A diferencia de los que se hallaban presentes en el cenáculo en trepidante espera, ella, plenamente consciente de la importancia de la promesa de su Hijo a los discípulos (cf. Jn 14, 16), ayudaba a la comunidad a prepararse adecuadamente a la venida del Paráclito.Por ello, su singular experiencia, a la vez que la impulsaba a desear ardientemente la venida del Espíritu, la comprometía también a preparar la mente y el corazón de los que estaban a su lado.
Durante esa oración en el cenáculo, en actitud de profunda comunión con los Apóstoles, con algunas mujeres y con los hermanos de Jesús, la Madre del Señor invoca el don del Espíritu para sí misma y para la comunidad.Era oportuno que la primera efusión del Espíritu sobre ella, que tuvo lugar con miras a su maternidad divina, fuera renovada y reforzada. En efecto, al pie de la cruz, María fue revestida con una nueva maternidad, con respecto a los discípulos de Jesús. Precisamente esta misión exigía un renovado don del Espíritu. Por consiguiente, la Virgen lo deseaba con vistas a la fecundidad de su maternidad espiritual.
Mientras en el momento de la Encarnación el Espíritu Santo había descendido sobre ella, como persona llamada a participar dignamente en el gran misterio, ahora todo se realiza en función de la Iglesia, de la que María está llamada a ser ejemplo, modelo y madre.En la Iglesia y para la Iglesia, ella, recordando la promesa de Jesús, espera Pentecostés e implora para todos abundantes dones, según la personalidad y la misión de cada uno.
En la comunidad cristiana la oración de María reviste un significado peculiar: favorece la venida del Espíritu, solicitando su acción en el corazón de los discípulos y en el mundo.

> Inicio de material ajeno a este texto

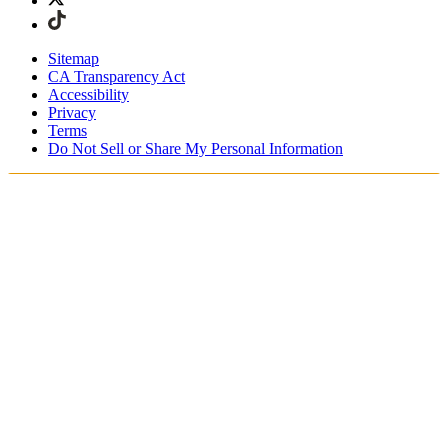
Sitemap
CA Transparency Act
Accessibility
Privacy
Terms
Do Not Sell or Share My Personal Information
Stai acquistando in Italia.
Tasse e dazi doganali sono inclusi
Acquista adesso e paga dopo con Klarna
Spedizione gratuita per ordini superiori a €100
Resi Gratuiti per i Membri degli SKIMS Rewards
Ricevi il tuo ordine in 4-6 giorni lavorativi
Reso facile, tracciabile entro 30 giorni dalla consegna
dell'ordine
Gli SKIMS Rewards Members possono spedire i resi
gratuitamente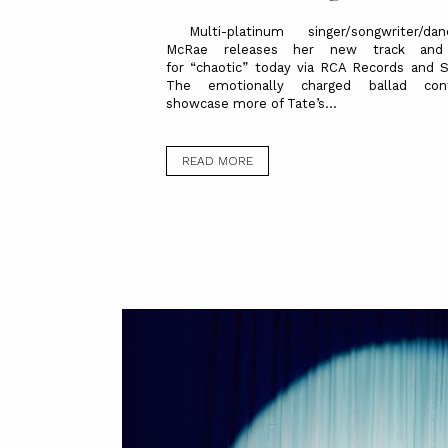
Multi-platinum singer/songwriter/da
McRae releases her new track and v
for “chaotic” today via RCA Records and 
The emotionally charged ballad con
showcase more of Tate’s...
READ MORE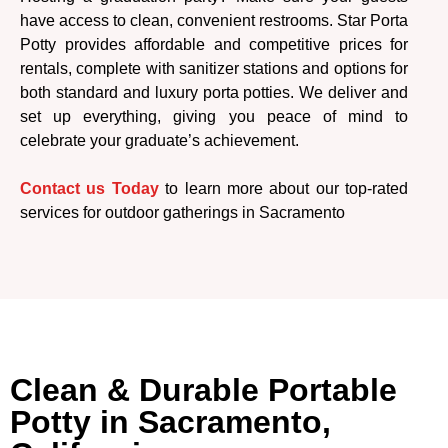
have access to clean, convenient restrooms. Star Porta
Potty provides affordable and competitive prices for
rentals, complete with sanitizer stations and options for
both standard and luxury porta potties. We deliver and
set up everything, giving you peace of mind to
celebrate your graduate’s achievement.
Contact us Today
to learn more about our top-rated
services for outdoor gatherings in Sacramento
Clean & Durable Portable
Potty in Sacramento,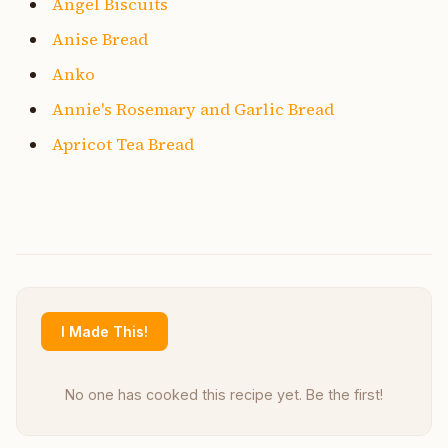
Angel Biscuits
Anise Bread
Anko
Annie's Rosemary and Garlic Bread
Apricot Tea Bread
I Made This!
No one has cooked this recipe yet. Be the first!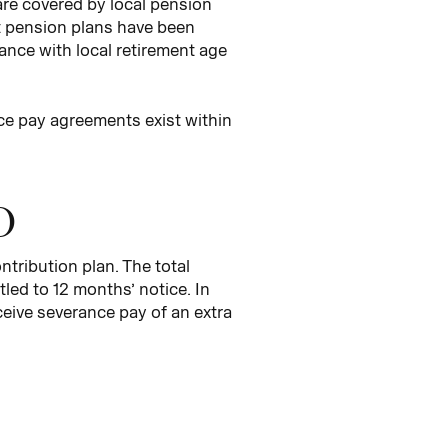
re covered by local pension
it pension plans have been
ance with local retirement age
nce pay agreements exist within
O
tribution plan. The total
tled to 12 months’ notice. In
eive severance pay of an extra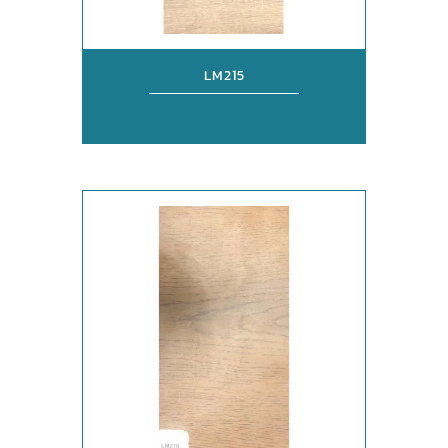
LM215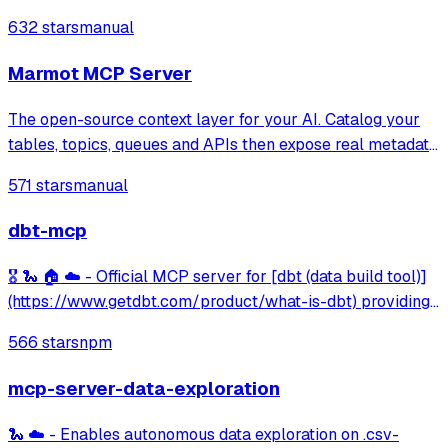
notebook editing, GPU acceleration, and file transfer.
632 stars
manual
Marmot MCP Server
The open-source context layer for your AI. Catalog your
tables, topics, queues and APIs then expose real metadata
to your AI agents.
571 stars
manual
dbt-mcp
🎖️ 🐍 🏠 ☁️ - Official MCP server for [dbt (data build tool)]
(https://www.getdbt.com/product/what-is-dbt) providing
integration with dbt Core/Cloud CLI, project metadata
566 stars
npm
discovery, model information, and semantic layer querying
capabilities.
mcp-server-data-exploration
🐍 ☁️ - Enables autonomous data exploration on .csv-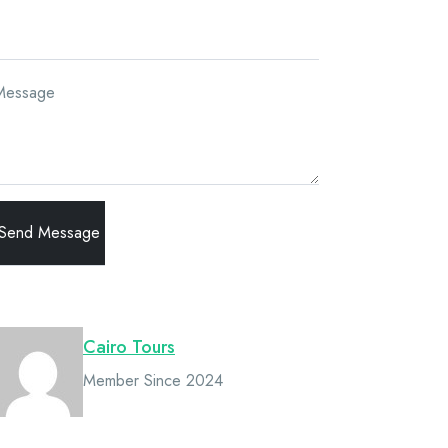
Message
Owner
Cairo Tours
Member Since 2024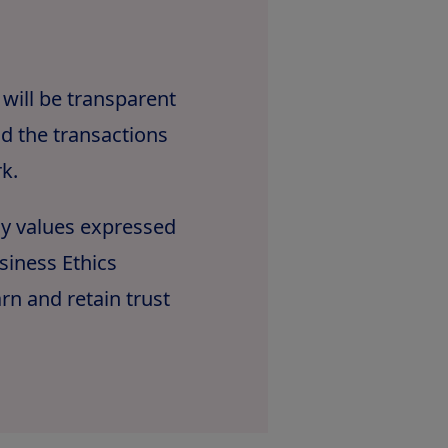
 will be transparent
d the transactions
k.
ny values expressed
siness Ethics
n and retain trust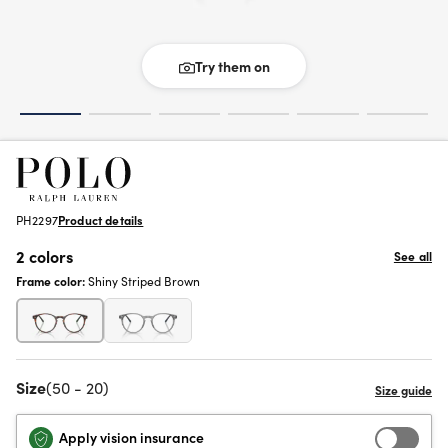
Try them on
PH2297
Product details
2 colors
See all
Frame color:
Shiny Striped Brown
Size
(50 - 20)
Apply vision insurance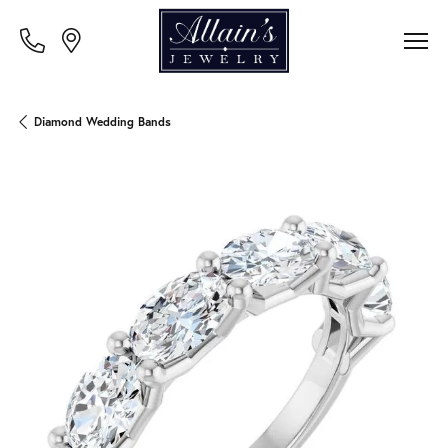
Diamond Wedding Bands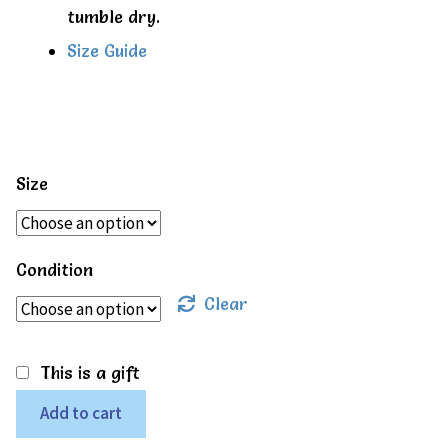
tumble dry.
Size Guide
Size
Condition
Clear
This is a gift
Kite
Add to cart
Country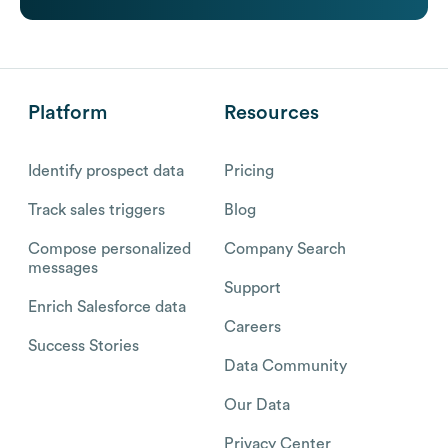
Platform
Resources
Identify prospect data
Pricing
Track sales triggers
Blog
Compose personalized
Company Search
messages
Support
Enrich Salesforce data
Careers
Success Stories
Data Community
Our Data
Privacy Center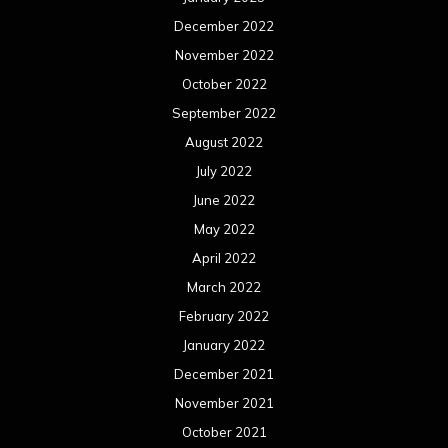
December 2022
November 2022
October 2022
September 2022
August 2022
July 2022
June 2022
May 2022
April 2022
March 2022
February 2022
January 2022
December 2021
November 2021
October 2021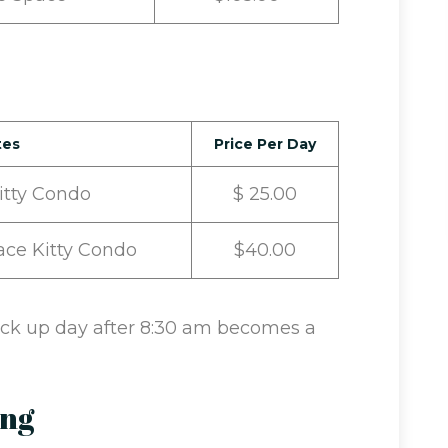
tes
Price Per Day
Kitty Condo
$ 25.00
ace Kitty Condo
$40.00
Pick up day after 8:30 am becomes a
ing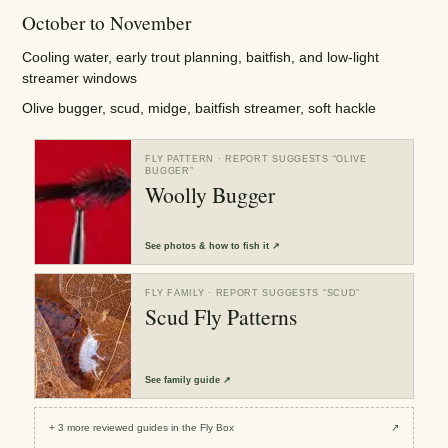
October to November
Cooling water, early trout planning, baitfish, and low-light
streamer windows
Olive bugger, scud, midge, baitfish streamer, soft hackle
FLY PATTERN
· REPORT SUGGESTS “
OLIVE
BUGGER
”
Woolly Bugger
See
photos & how to fish it
↗
FLY FAMILY
· REPORT SUGGESTS “
SCUD
”
Scud Fly Patterns
See
family guide
↗
+
3
more reviewed
guides
in the Fly Box
↗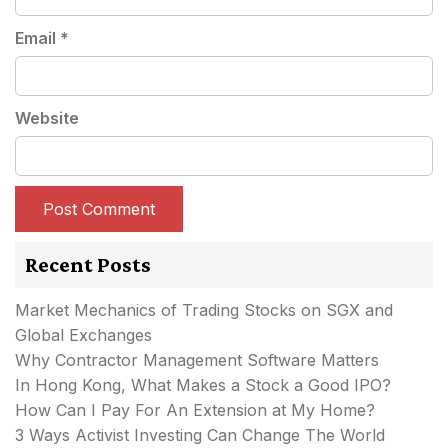
Email
*
Website
Recent Posts
Market Mechanics of Trading Stocks on SGX and
Global Exchanges
Why Contractor Management Software Matters
In Hong Kong, What Makes a Stock a Good IPO?
How Can I Pay For An Extension at My Home?
3 Ways Activist Investing Can Change The World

De la misma manera que, en la Encarnación, el Espíritu había formado en su seno virginal el cuerpo físico de Cristo, así ahora, en el cenáculo, el mismo Espíritu viene para animar su Cuerpo místico.
Por tanto, Pentecostés es fruto también de la incesante oración de la Virgen, que el Paráclito acoge con favor singular, porque es expresión del amor materno de ella hacia los discípulos del Señor.Contemplando la poderosa intercesión de María que espera al Espíritu Santo, los cristianos de todos los tiempos, en su largo y arduo camino hacia la salvación, recurren a menudo a su intercesión para recibir con mayor abundancia los dones del Paráclito. (San Juan Pablo II, 28 de mayo de 1997)
La Hija de Sión es claramente el vínculo de unión entre el Nuevo y el Antiguo Testamento. María ora con la primera comunidad. Ella, maestra de oración, siempre dócil a la suave voz del Paráclito, enseña a los discípulos a esperar con confianza al Don que viene de lo alto: el Espíritu prometido por Jesús como fruto de su muerte y resurrección. Así como en la Encarnación el Espíritu había formado en su seno virginal el cuerpo físico de Cristo, ahora, en el Cenáculo, el mismo Espíritu viene para animar su Cuerpo Místico, que es la Iglesia.
María tiene conocimiento y experiencia de la acción del Espíritu Santo, puesto que al poder creador del Divino Fuego de Amor, debe Ella su maternidad virginal. Pero “era oportuno que la primera efusión del Espíritu sobre Ella, en vista a su maternidad divina, fuera renovada y reforzada. Al pie de la cruz, María comienza a ejercer una nueva maternidad, con respecto a los discípulos de Jesús. La misión de María para con sus hijos, en la Iglesia exigía un renovado don del Espíritu, para la fecundidad de su maternidad espiritual“Por eso la Reina de la Paz nos insiste: “oren para recibir el Espíritu de la verdad”.